L’inquiétude des milieux industriels français face à l'appréciation de l'euro commence à trouver un écho auprès de la sphère politique. Car il ne faut pas se voiler la face, nous sommes dans une guerre des changes qui sera sans pitié. Et dans cette guerre de changes, la victime, c’est la devise européenne.
Alors que la Banque Nationale Suisse, le Banque du Japon et dans une moindre mesure, la Fed, agissent pour déprécier leur monnaie, et rebooster les exportations, la BCE n’en a cure. Son objectif, c’est de lutter contre l’inflation. Ni plus ni moins.

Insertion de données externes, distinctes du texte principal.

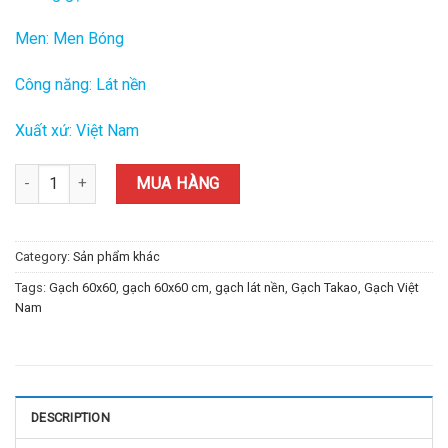
Men: Men Bóng
Công năng: Lát nền
Xuất xứ: Việt Nam
Gạch Takao Việt Nam 60x60 cm TD-10 quantity
MUA HÀNG
Category:
Sản phẩm khác
Tags:
Gạch 60x60
,
gạch 60x60 cm
,
gạch lát nền
,
Gạch Takao
,
Gạch Việt
Nam
DESCRIPTION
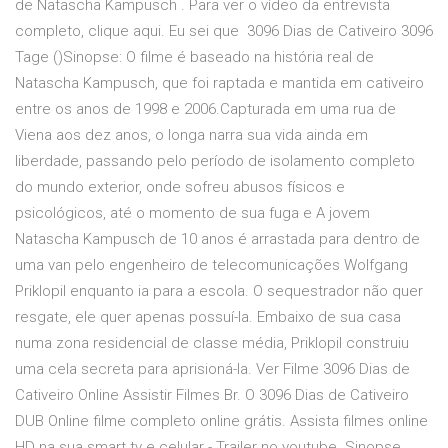
de Natascha Kampusch . Para ver o vídeo da entrevista
completo, clique aqui. Eu sei que 3096 Dias de Cativeiro 3096
Tage ()Sinopse: O filme é baseado na história real de
Natascha Kampusch, que foi raptada e mantida em cativeiro
entre os anos de 1998 e 2006.Capturada em uma rua de
Viena aos dez anos, o longa narra sua vida ainda em
liberdade, passando pelo período de isolamento completo
do mundo exterior, onde sofreu abusos físicos e
psicológicos, até o momento de sua fuga e A jovem
Natascha Kampusch de 10 anos é arrastada para dentro de
uma van pelo engenheiro de telecomunicações Wolfgang
Priklopil enquanto ia para a escola. O sequestrador não quer
resgate, ele quer apenas possuí-la. Embaixo de sua casa
numa zona residencial de classe média, Priklopil construiu
uma cela secreta para aprisioná-la. Ver Filme 3096 Dias de
Cativeiro Online Assistir Filmes Br. O 3096 Dias de Cativeiro
DUB Online filme completo online grátis. Assista filmes online
HD na sua smart tv e celular - Trailer no youtube. Sinopse,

Indépendante politiquement, la BCE n’en n’est pas moins sous l’influence idéologique de la Bundesbank. L’orthodoxe banque centrale allemande, traumatisée par l’hyperinflation des années 30, privilégie historiquement une monnaie forte pour maintenir une inflation au plancher
Sauf que l’inconvénient d’une monnaie forte, c’est qu’elle nuit à la compétitivité-prix des biens produits en zone euro qui sont vendus à l’étranger.

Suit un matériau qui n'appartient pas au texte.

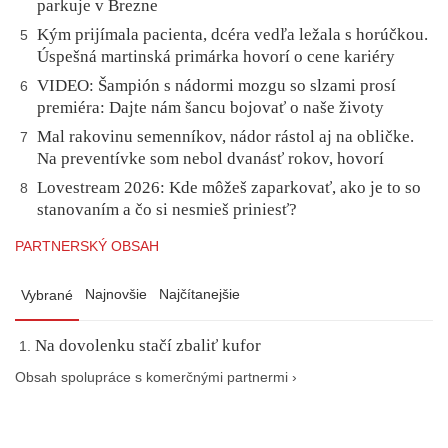
parkuje v Brezne
Kým prijímala pacienta, dcéra vedľa ležala s horúčkou.
5
Úspešná martinská primárka hovorí o cene kariéry
VIDEO: Šampión s nádormi mozgu so slzami prosí
6
premiéra: Dajte nám šancu bojovať o naše životy
Mal rakovinu semenníkov, nádor rástol aj na obličke.
7
Na preventívke som nebol dvanásť rokov, hovorí
Lovestream 2026: Kde môžeš zaparkovať, ako je to so
8
stanovaním a čo si nesmieš priniesť?
PARTNERSKÝ OBSAH
Najnovšie
Najčítanejšie
Vybrané
Na dovolenku stačí zbaliť kufor
Obsah spolupráce s komerčnými partnermi ›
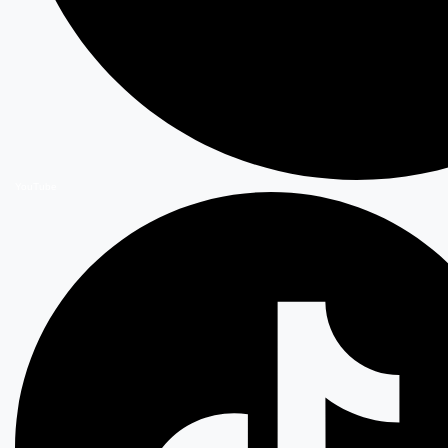
YouTube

Si l’Allemagne continuera d’exporter aux quatre coins du monde malgré un taux de change à 1,60$, c’est parce que ses clients achètent leurs produits pour leur qualité, leur innovation ou et non pour leur prix bon marché.
L’Allemagne, la locomotive de la zone euro, peut donc s’accommoder d’une monnaie forte, quel que soit le taux de change. Mais ce n’est pas le cas de la France, ni de l’Espagne ou de l’Italie. Or l’euro s’est envolé de 23% sur un mois face yen, et de 3,6% face au dollar. De quoi pénaliser lourdement les industriels qui produisent en zone euro.

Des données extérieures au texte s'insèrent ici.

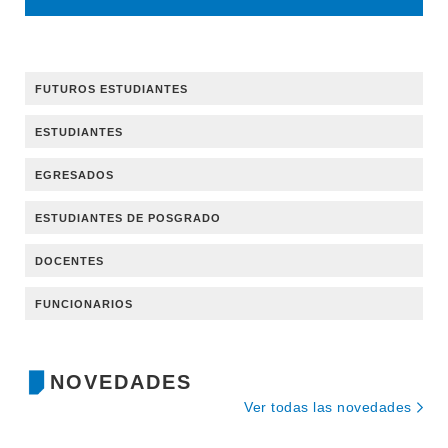
FUTUROS ESTUDIANTES
ESTUDIANTES
EGRESADOS
ESTUDIANTES DE POSGRADO
DOCENTES
FUNCIONARIOS
NOVEDADES
Ver todas las novedades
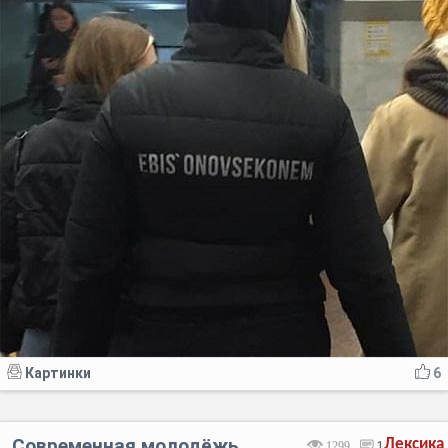
Картинки
6
Современная молодёжь
Лексика
1299
1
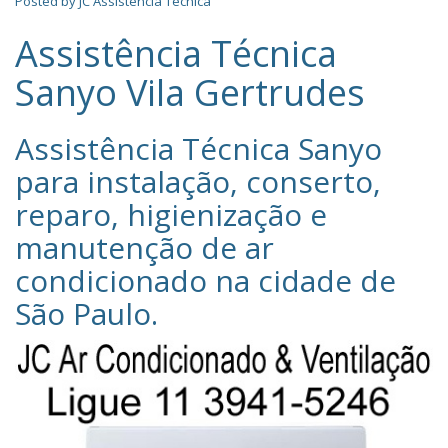
Posted by
JC Assistência Técnica
Assistência Técnica
Sanyo Vila Gertrudes
Assistência Técnica Sanyo‎
para instalação, conserto,
reparo, higienização e
manutenção de ar
condicionado na cidade de
São Paulo
.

Face à l’angoisse du milieu industriel, François Hollande qui s’exprimait devant le parlement européen a estimé que l'euro "ne peut fluctuer selon les humeurs du marché" et qu'il fallait "réfléchir à la place de notre monnaie dans le monde". "Il ne s'agit pas d'assigner de l'extérieur un objectif à la BCE qui est indépendante, mais d'engager l'indispensable réforme du système monétaire international, car sinon nous demandons à des pays de faire des efforts de compétitivité qui sont annihilés par la valorisation de l'euro", a souligné le chef de l'Etat.
Et de reconnaitre devant un parterre de députés que le monde se livre bel et bien à une guerre des changes: "Certains pays comme les Etats-Unis ou comme la Chine utilisent aussi leur taux de change à des fins de soutien de leur propre croissance, donc nous devons agir au niveau international pour que nous puissions faire valoir nos propres intérêts", a expliqué le chef de l'Etat.